** Data provided follows **

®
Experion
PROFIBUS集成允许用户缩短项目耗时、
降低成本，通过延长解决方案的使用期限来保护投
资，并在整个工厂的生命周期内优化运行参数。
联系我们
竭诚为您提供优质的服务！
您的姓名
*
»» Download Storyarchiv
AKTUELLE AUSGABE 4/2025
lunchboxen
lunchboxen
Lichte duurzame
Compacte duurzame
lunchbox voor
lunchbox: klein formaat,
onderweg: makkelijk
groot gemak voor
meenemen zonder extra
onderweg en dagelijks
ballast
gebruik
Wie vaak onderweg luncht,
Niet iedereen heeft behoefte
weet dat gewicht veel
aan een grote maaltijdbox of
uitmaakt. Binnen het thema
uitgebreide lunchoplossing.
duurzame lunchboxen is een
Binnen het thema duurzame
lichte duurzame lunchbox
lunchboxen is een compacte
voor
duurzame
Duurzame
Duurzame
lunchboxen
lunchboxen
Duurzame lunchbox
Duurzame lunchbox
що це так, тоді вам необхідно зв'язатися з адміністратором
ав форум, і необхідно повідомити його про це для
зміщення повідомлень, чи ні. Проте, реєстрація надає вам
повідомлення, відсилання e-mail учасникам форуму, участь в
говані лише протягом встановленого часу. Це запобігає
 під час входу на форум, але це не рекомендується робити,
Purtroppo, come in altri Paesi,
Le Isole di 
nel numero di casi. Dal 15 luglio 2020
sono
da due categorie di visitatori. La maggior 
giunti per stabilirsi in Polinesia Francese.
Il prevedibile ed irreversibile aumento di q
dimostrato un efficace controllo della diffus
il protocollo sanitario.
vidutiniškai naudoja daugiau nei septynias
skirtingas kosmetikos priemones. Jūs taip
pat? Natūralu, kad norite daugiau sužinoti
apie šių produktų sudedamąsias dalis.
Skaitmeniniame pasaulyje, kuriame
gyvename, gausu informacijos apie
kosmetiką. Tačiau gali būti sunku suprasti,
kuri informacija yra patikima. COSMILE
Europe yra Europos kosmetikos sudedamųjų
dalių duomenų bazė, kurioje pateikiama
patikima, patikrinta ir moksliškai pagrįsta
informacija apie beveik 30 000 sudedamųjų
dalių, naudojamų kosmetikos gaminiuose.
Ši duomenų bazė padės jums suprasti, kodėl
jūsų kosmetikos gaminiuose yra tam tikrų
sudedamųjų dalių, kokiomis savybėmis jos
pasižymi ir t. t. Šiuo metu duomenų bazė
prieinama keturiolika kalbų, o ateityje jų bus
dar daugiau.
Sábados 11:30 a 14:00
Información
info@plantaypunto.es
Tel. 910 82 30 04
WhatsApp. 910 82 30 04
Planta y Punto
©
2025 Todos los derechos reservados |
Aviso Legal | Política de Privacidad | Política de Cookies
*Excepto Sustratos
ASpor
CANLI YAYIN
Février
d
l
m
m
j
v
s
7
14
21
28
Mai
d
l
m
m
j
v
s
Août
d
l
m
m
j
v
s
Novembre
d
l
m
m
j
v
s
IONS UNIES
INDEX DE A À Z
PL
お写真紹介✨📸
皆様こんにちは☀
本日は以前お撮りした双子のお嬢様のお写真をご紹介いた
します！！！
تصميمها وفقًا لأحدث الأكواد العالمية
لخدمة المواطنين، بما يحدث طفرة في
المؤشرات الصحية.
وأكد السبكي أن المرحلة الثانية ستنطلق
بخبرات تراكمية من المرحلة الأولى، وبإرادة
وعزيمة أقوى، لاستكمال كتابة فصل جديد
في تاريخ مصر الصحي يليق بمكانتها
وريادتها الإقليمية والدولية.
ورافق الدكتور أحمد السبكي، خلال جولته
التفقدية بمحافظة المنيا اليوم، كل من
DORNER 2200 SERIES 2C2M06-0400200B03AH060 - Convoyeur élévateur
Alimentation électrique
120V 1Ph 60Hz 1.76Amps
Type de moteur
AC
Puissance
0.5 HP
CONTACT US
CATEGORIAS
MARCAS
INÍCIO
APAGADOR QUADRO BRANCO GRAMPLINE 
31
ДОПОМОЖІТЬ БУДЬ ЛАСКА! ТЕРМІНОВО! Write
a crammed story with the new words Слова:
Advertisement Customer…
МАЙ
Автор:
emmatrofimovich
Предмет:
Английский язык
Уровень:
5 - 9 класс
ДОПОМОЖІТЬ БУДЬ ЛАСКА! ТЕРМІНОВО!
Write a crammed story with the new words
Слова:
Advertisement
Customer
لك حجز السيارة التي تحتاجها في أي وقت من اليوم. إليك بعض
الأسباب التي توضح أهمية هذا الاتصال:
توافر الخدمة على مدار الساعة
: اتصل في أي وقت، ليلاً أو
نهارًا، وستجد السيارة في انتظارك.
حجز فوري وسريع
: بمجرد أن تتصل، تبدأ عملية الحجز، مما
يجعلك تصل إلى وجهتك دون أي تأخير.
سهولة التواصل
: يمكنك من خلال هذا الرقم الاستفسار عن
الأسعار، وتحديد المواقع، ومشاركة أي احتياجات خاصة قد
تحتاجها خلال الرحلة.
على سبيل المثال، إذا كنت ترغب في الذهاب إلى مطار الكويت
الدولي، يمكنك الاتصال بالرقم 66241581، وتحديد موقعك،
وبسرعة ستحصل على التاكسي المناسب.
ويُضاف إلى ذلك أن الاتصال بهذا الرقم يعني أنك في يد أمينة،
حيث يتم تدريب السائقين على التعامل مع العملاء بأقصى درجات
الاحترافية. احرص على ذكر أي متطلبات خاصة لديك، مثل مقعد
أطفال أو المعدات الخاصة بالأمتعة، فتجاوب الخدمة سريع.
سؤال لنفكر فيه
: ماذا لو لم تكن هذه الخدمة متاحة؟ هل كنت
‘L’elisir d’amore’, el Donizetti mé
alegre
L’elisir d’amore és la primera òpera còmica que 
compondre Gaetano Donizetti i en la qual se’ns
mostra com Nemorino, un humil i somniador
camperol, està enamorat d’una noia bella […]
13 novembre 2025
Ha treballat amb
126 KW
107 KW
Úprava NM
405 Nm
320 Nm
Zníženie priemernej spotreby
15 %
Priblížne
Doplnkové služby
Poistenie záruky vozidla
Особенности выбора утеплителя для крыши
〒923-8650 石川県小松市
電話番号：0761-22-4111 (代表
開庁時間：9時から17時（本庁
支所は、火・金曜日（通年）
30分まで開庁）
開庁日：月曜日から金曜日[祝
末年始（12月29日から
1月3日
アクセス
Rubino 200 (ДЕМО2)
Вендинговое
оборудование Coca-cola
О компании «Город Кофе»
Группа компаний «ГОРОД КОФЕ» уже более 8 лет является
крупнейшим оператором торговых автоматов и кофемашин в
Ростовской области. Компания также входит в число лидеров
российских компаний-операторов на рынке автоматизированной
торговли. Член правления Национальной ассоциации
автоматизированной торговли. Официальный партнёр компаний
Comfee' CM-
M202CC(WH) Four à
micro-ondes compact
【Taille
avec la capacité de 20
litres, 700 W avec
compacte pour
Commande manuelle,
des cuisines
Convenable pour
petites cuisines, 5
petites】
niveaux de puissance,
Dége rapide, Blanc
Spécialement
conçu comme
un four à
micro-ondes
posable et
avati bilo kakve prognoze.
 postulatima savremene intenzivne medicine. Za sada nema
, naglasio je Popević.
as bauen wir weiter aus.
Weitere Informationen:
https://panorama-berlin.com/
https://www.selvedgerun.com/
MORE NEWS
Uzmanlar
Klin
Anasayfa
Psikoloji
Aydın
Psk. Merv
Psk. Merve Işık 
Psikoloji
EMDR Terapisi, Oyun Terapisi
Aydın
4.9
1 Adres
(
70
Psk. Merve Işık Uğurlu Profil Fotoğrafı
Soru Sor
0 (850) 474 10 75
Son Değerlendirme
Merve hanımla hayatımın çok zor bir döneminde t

** End of Data provided **

#### [To do]
Provide the count of lines above that contain "Binnen", without any other words.

#### [Answer section]
2